TASK TO CARRY OUT: Look at every line of the material and count the ones holding the word "Cancel". The answer is the number only.

───

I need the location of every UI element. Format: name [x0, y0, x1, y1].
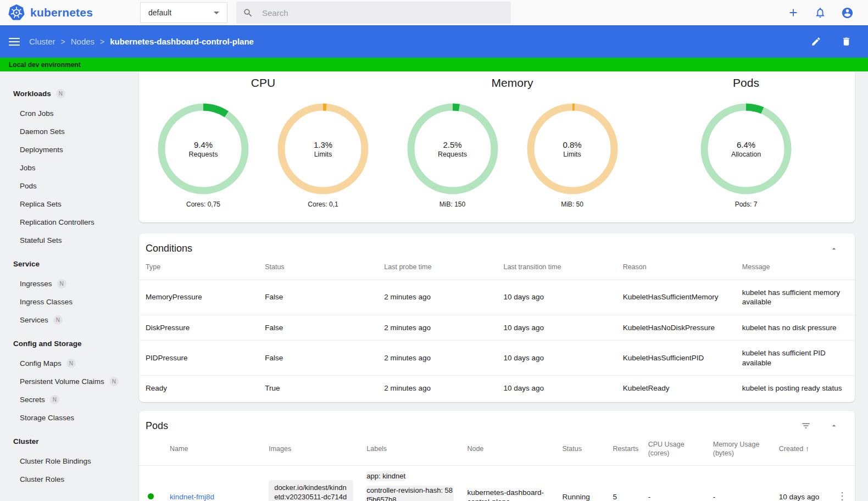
sidebar-item-daemon-sets[interactable]: Daemon Sets	[0, 123, 137, 141]
sidebar-section-label: Service	[13, 260, 40, 268]
column-header-labels: Labels	[360, 435, 460, 466]
conditions-cell-message: kubelet has sufficient PID available	[736, 341, 855, 376]
kubernetes-brand[interactable]: kubernetes	[8, 4, 93, 21]
column-header-status-dot	[139, 435, 163, 466]
search-input[interactable]	[261, 8, 504, 18]
pod-cell-restarts: 5	[607, 466, 642, 501]
breadcrumb-cluster[interactable]: Cluster	[29, 37, 55, 46]
top-header: kubernetes default	[0, 0, 868, 25]
sidebar-item-services[interactable]: ServicesN	[0, 311, 137, 329]
sidebar-item-cluster-roles[interactable]: Cluster Roles	[0, 470, 137, 488]
sidebar-section-label: Cluster	[13, 437, 39, 446]
delete-trash-icon[interactable]	[839, 35, 853, 48]
conditions-cell-last-probe-time: 2 minutes ago	[377, 280, 497, 315]
pod-cell-memory-usage: -	[706, 466, 772, 501]
chart-group-title: Memory	[387, 75, 637, 91]
main-content[interactable]: CPU9.4%RequestsCores: 0,751.3%LimitsCore…	[137, 71, 868, 501]
new-badge: N	[66, 359, 76, 368]
chart-group-title: Pods	[637, 75, 855, 91]
namespace-selector[interactable]: default	[140, 2, 227, 23]
chart-group-title: CPU	[139, 75, 387, 91]
label-chip: controller-revision-hash: 58f5b657b8	[366, 486, 454, 501]
conditions-cell-last-transition-time: 10 days ago	[497, 315, 616, 341]
sidebar-item-cluster-role-bindings[interactable]: Cluster Role Bindings	[0, 452, 137, 470]
kebab-menu-icon[interactable]: ⋮	[837, 491, 847, 501]
conditions-cell-status: False	[258, 280, 377, 315]
conditions-cell-type: DiskPressure	[139, 315, 258, 341]
sidebar-item-storage-classes[interactable]: Storage Classes	[0, 409, 137, 427]
pods-tbody: kindnet-fmj8ddocker.io/kindest/kindnetd:…	[139, 466, 855, 501]
pod-name-link[interactable]: kindnet-fmj8d	[170, 493, 214, 501]
sidebar-item-deployments[interactable]: Deployments	[0, 141, 137, 159]
conditions-cell-reason: KubeletHasSufficientMemory	[616, 280, 736, 315]
collapse-section-icon[interactable]	[830, 244, 838, 253]
sidebar-item-stateful-sets[interactable]: Stateful Sets	[0, 231, 137, 249]
search-bar[interactable]	[236, 2, 511, 24]
sidebar-item-label: Daemon Sets	[20, 127, 65, 136]
column-header-node: Node	[460, 435, 555, 466]
table-row[interactable]: ReadyTrue2 minutes ago10 days agoKubelet…	[139, 376, 855, 401]
notifications-bell-icon[interactable]	[814, 6, 827, 19]
sidebar-item-pods[interactable]: Pods	[0, 177, 137, 195]
pod-cell-created: 10 days ago	[772, 466, 831, 501]
new-badge: N	[50, 395, 59, 404]
sidebar-item-label: Persistent Volume Claims	[20, 377, 104, 386]
sidebar-item-replication-controllers[interactable]: Replication Controllers	[0, 213, 137, 231]
table-row[interactable]: PIDPressureFalse2 minutes ago10 days ago…	[139, 341, 855, 376]
collapse-section-icon[interactable]	[830, 421, 838, 430]
column-header-label: Restarts	[613, 445, 639, 453]
sidebar-section-service: Service	[0, 253, 137, 275]
column-header-last-probe-time: Last probe time	[377, 258, 497, 280]
conditions-cell-status: False	[258, 315, 377, 341]
add-resource-button[interactable]	[787, 6, 800, 19]
column-header-message: Message	[736, 258, 855, 280]
label-chip: app: kindnet	[366, 471, 405, 481]
conditions-cell-last-probe-time: 2 minutes ago	[377, 341, 497, 376]
user-profile-icon[interactable]	[841, 6, 854, 19]
chart-group-pods: Pods6.4%AllocationPods: 7	[637, 74, 855, 222]
usage-charts-card: CPU9.4%RequestsCores: 0,751.3%LimitsCore…	[139, 71, 855, 222]
column-header-label: Memory Usage (bytes)	[713, 441, 760, 457]
sidebar-item-label: Secrets	[20, 396, 45, 404]
chevron-right-icon: >	[100, 37, 104, 46]
table-row[interactable]: kindnet-fmj8ddocker.io/kindest/kindnetd:…	[139, 466, 855, 501]
chart-group-cpu: CPU9.4%RequestsCores: 0,751.3%LimitsCore…	[139, 74, 387, 222]
donut-cpu-requests: 9.4%RequestsCores: 0,75	[157, 102, 250, 208]
sidebar-item-secrets[interactable]: SecretsN	[0, 391, 137, 409]
chevron-right-icon: >	[61, 37, 65, 46]
sidebar-item-ingresses[interactable]: IngressesN	[0, 275, 137, 293]
sidebar-item-config-maps[interactable]: Config MapsN	[0, 354, 137, 372]
search-icon	[243, 8, 253, 18]
column-header-label: CPU Usage (cores)	[648, 441, 685, 457]
column-header-cpu-usage-cores: CPU Usage (cores)	[642, 435, 706, 466]
table-row[interactable]: MemoryPressureFalse2 minutes ago10 days …	[139, 280, 855, 315]
menu-icon[interactable]	[9, 36, 20, 48]
sidebar-item-cron-jobs[interactable]: Cron Jobs	[0, 104, 137, 123]
sidebar-item-ingress-classes[interactable]: Ingress Classes	[0, 293, 137, 311]
donut-ring: 0.8%Limits	[526, 102, 619, 196]
table-row[interactable]: DiskPressureFalse2 minutes ago10 days ag…	[139, 315, 855, 341]
sidebar-item-persistent-volume-claims[interactable]: Persistent Volume ClaimsN	[0, 372, 137, 391]
sidebar-section-workloads: WorkloadsN	[0, 82, 137, 104]
chart-group-memory: Memory2.5%RequestsMiB: 1500.8%LimitsMiB:…	[387, 74, 637, 222]
pod-cell-name: kindnet-fmj8d	[163, 466, 262, 501]
sidebar-item-label: Cluster Roles	[20, 475, 64, 483]
conditions-cell-last-probe-time: 2 minutes ago	[377, 315, 497, 341]
sidebar-item-jobs[interactable]: Jobs	[0, 159, 137, 177]
donut-footer-label: MiB: 50	[526, 201, 619, 208]
filter-icon[interactable]	[801, 421, 811, 431]
column-header-label: Node	[467, 445, 483, 453]
sidebar-item-label: Jobs	[20, 164, 36, 172]
pod-cell-actions: ⋮	[831, 466, 855, 501]
donut-ring: 2.5%Requests	[406, 102, 499, 196]
new-badge: N	[53, 315, 63, 325]
new-badge: N	[56, 89, 65, 98]
conditions-table: TypeStatusLast probe timeLast transition…	[139, 258, 855, 401]
breadcrumb-nodes[interactable]: Nodes	[71, 37, 94, 46]
sidebar-item-label: Replica Sets	[20, 200, 62, 208]
column-header-label: Labels	[366, 445, 387, 453]
sidebar-nav[interactable]: WorkloadsNCron JobsDaemon SetsDeployment…	[0, 71, 137, 501]
sidebar-item-replica-sets[interactable]: Replica Sets	[0, 195, 137, 213]
edit-pencil-icon[interactable]	[809, 35, 822, 48]
column-header-type: Type	[139, 258, 258, 280]
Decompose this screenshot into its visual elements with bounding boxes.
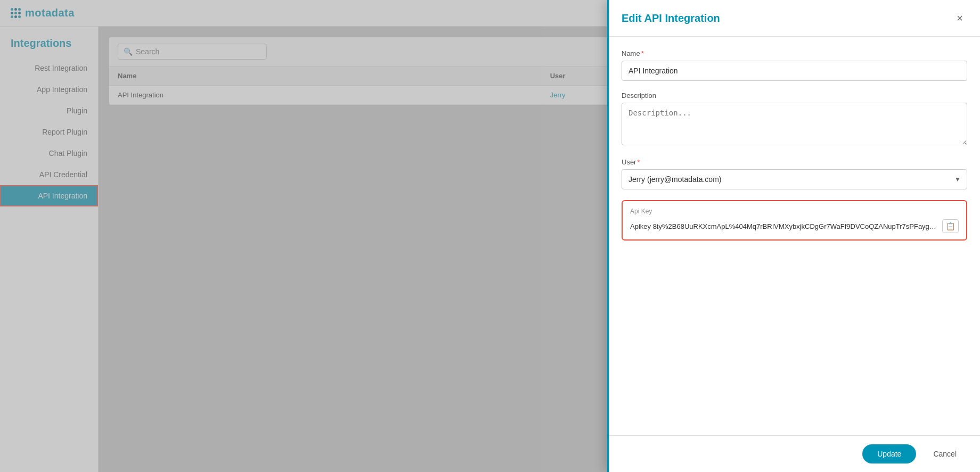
- description-field-group: Description: [622, 92, 967, 147]
- copy-api-key-button[interactable]: 📋: [942, 219, 959, 233]
- user-select[interactable]: Jerry (jerry@motadata.com): [622, 169, 967, 189]
- modal-close-button[interactable]: ×: [952, 11, 967, 26]
- name-label: Name*: [622, 49, 967, 57]
- description-textarea[interactable]: [622, 103, 967, 145]
- cancel-button[interactable]: Cancel: [922, 444, 967, 463]
- user-label: User*: [622, 158, 967, 166]
- description-label: Description: [622, 92, 967, 100]
- name-input[interactable]: [622, 61, 967, 81]
- user-field-group: User* Jerry (jerry@motadata.com) ▼: [622, 158, 967, 189]
- modal-footer: Update Cancel: [609, 435, 980, 472]
- api-key-value: Apikey 8ty%2B68UuRKXcmApL%404Mq7rBRIVMXy…: [630, 222, 938, 230]
- copy-icon: 📋: [946, 222, 955, 230]
- api-key-section: Api Key Apikey 8ty%2B68UuRKXcmApL%404Mq7…: [622, 200, 967, 241]
- edit-api-modal: Edit API Integration × Name* Description…: [607, 0, 980, 472]
- user-select-container: Jerry (jerry@motadata.com) ▼: [622, 169, 967, 189]
- modal-header: Edit API Integration ×: [609, 0, 980, 37]
- modal-title: Edit API Integration: [622, 12, 720, 24]
- api-key-row: Apikey 8ty%2B68UuRKXcmApL%404Mq7rBRIVMXy…: [630, 219, 959, 233]
- update-button[interactable]: Update: [862, 444, 916, 463]
- api-key-label: Api Key: [630, 208, 959, 215]
- name-required-star: *: [641, 49, 644, 57]
- name-field-group: Name*: [622, 49, 967, 81]
- user-required-star: *: [637, 158, 640, 166]
- modal-body: Name* Description User* Jerry (jerry@mot…: [609, 37, 980, 435]
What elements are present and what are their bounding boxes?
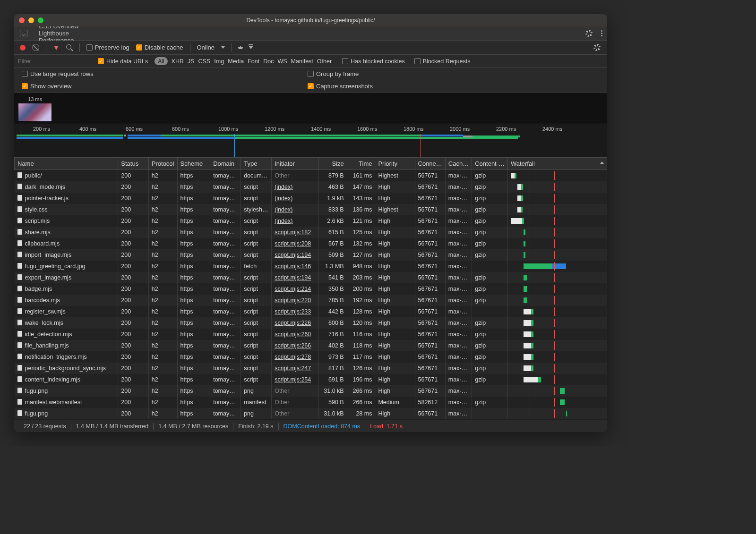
timeline-tick: 400 ms [79,126,96,132]
devtools-window: DevTools - tomayac.github.io/fugu-greeti… [14,14,607,432]
status-resources: 1.4 MB / 2.7 MB resources [153,423,233,430]
clear-icon[interactable] [32,44,39,51]
column-name[interactable]: Name [15,158,118,170]
table-row[interactable]: clipboard.mjs200h2httpstomayac…scriptscr… [15,238,607,249]
filter-chip-manifest[interactable]: Manifest [291,58,313,65]
timeline-tick: 2000 ms [450,126,470,132]
group-by-frame-checkbox[interactable]: Group by frame [308,70,359,77]
chevron-down-icon [221,46,225,49]
file-icon [17,331,22,337]
screenshot-label: 13 ms [18,96,52,103]
column-cach[interactable]: Cach… [445,158,472,170]
settings-icon[interactable] [585,30,593,37]
filter-chip-doc[interactable]: Doc [263,58,274,65]
column-waterfall[interactable]: Waterfall [508,158,607,170]
filter-chip-img[interactable]: Img [214,58,224,65]
table-row[interactable]: share.mjs200h2httpstomayac…scriptscript.… [15,227,607,238]
column-domain[interactable]: Domain [210,158,241,170]
minimize-button[interactable] [28,17,34,23]
column-time[interactable]: Time [347,158,375,170]
table-row[interactable]: public/200h2httpstomayac…documentOther87… [15,170,607,182]
status-bar: 22 / 23 requests 1.4 MB / 1.4 MB transfe… [14,420,607,432]
column-size[interactable]: Size [318,158,347,170]
filter-chip-xhr[interactable]: XHR [172,58,184,65]
column-content[interactable]: Content-… [472,158,508,170]
filter-chip-font[interactable]: Font [248,58,259,65]
has-blocked-cookies-checkbox[interactable]: Has blocked cookies [342,58,405,65]
window-titlebar[interactable]: DevTools - tomayac.github.io/fugu-greeti… [14,14,607,26]
filter-chip-media[interactable]: Media [228,58,244,65]
file-icon [17,320,22,325]
screenshot-strip[interactable]: 13 ms [14,93,607,124]
filter-chip-other[interactable]: Other [317,58,332,65]
table-row[interactable]: fugu.png200h2httpstomayac…pngOther31.0 k… [15,385,607,397]
preserve-log-checkbox[interactable]: Preserve log [86,44,129,51]
capture-screenshots-checkbox[interactable]: ✓Capture screenshots [308,83,373,90]
file-icon [17,388,22,393]
table-row[interactable]: idle_detection.mjs200h2httpstomayac…scri… [15,329,607,340]
column-conne[interactable]: Conne… [415,158,445,170]
screenshot-thumbnail[interactable] [18,103,52,122]
timeline-tick: 2200 ms [496,126,516,132]
table-row[interactable]: wake_lock.mjs200h2httpstomayac…scriptscr… [15,317,607,329]
table-row[interactable]: import_image.mjs200h2httpstomayac…script… [15,249,607,261]
file-icon [17,274,22,280]
blocked-requests-checkbox[interactable]: Blocked Requests [414,58,471,65]
panel-tabs: ElementsSourcesNetworkApplicationConsole… [14,26,607,41]
window-title: DevTools - tomayac.github.io/fugu-greeti… [14,17,607,24]
timeline-tick: 1000 ms [218,126,238,132]
table-row[interactable]: register_sw.mjs200h2httpstomayac…scripts… [15,306,607,317]
column-initiator[interactable]: Initiator [272,158,319,170]
table-row[interactable]: barcodes.mjs200h2httpstomayac…scriptscri… [15,295,607,306]
column-priority[interactable]: Priority [375,158,415,170]
filter-chip-css[interactable]: CSS [198,58,211,65]
inspect-icon[interactable] [20,30,27,37]
filter-chip-ws[interactable]: WS [277,58,287,65]
table-row[interactable]: fugu_greeting_card.jpg200h2httpstomayac…… [15,261,607,272]
table-row[interactable]: script.mjs200h2httpstomayac…script(index… [15,215,607,227]
timeline-tick: 1200 ms [265,126,284,132]
table-row[interactable]: notification_triggers.mjs200h2httpstomay… [15,351,607,363]
record-icon[interactable] [20,45,26,51]
filter-icon[interactable]: ▼ [53,44,60,51]
file-icon [17,252,22,257]
filter-chip-all[interactable]: All [155,57,167,65]
hide-data-urls-checkbox[interactable]: ✓Hide data URLs [98,58,148,65]
column-protocol[interactable]: Protocol [148,158,177,170]
column-status[interactable]: Status [118,158,148,170]
file-icon [17,399,22,405]
filter-input[interactable] [18,58,91,65]
throttle-select[interactable]: Online [197,44,225,51]
column-type[interactable]: Type [241,158,272,170]
large-rows-checkbox[interactable]: Use large request rows [22,70,94,77]
filter-chip-js[interactable]: JS [188,58,195,65]
file-icon [17,229,22,235]
table-row[interactable]: manifest.webmanifest200h2httpstomayac…ma… [15,397,607,408]
tab-lighthouse[interactable]: Lighthouse [33,30,85,37]
table-row[interactable]: badge.mjs200h2httpstomayac…scriptscript.… [15,283,607,295]
table-row[interactable]: periodic_background_sync.mjs200h2httpsto… [15,363,607,374]
table-row[interactable]: style.css200h2httpstomayac…stylesheet(in… [15,204,607,215]
disable-cache-checkbox[interactable]: ✓Disable cache [136,44,183,51]
show-overview-checkbox[interactable]: ✓Show overview [22,83,71,90]
network-settings-icon[interactable] [593,44,601,51]
file-icon [17,286,22,291]
table-row[interactable]: export_image.mjs200h2httpstomayac…script… [15,272,607,283]
table-row[interactable]: file_handling.mjs200h2httpstomayac…scrip… [15,340,607,351]
search-icon[interactable] [66,44,73,51]
status-load: Load: 1.71 s [365,423,407,430]
download-har-icon[interactable] [249,46,253,49]
close-button[interactable] [19,17,25,23]
table-row[interactable]: content_indexing.mjs200h2httpstomayac…sc… [15,374,607,385]
table-row[interactable]: pointer-tracker.js200h2httpstomayac…scri… [15,193,607,204]
file-icon [17,365,22,371]
network-filterbar: ✓Hide data URLs AllXHRJSCSSImgMediaFontD… [14,55,607,68]
timeline-tick: 1600 ms [357,126,377,132]
zoom-button[interactable] [38,17,43,23]
timeline-overview[interactable]: 200 ms400 ms600 ms800 ms1000 ms1200 ms14… [14,124,607,157]
table-row[interactable]: dark_mode.mjs200h2httpstomayac…script(in… [15,181,607,193]
table-row[interactable]: fugu.png200h2httpstomayac…pngOther31.0 k… [15,408,607,419]
more-icon[interactable] [601,30,602,36]
upload-har-icon[interactable] [238,46,243,49]
column-scheme[interactable]: Scheme [177,158,210,170]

───

RESULT BELOW: 2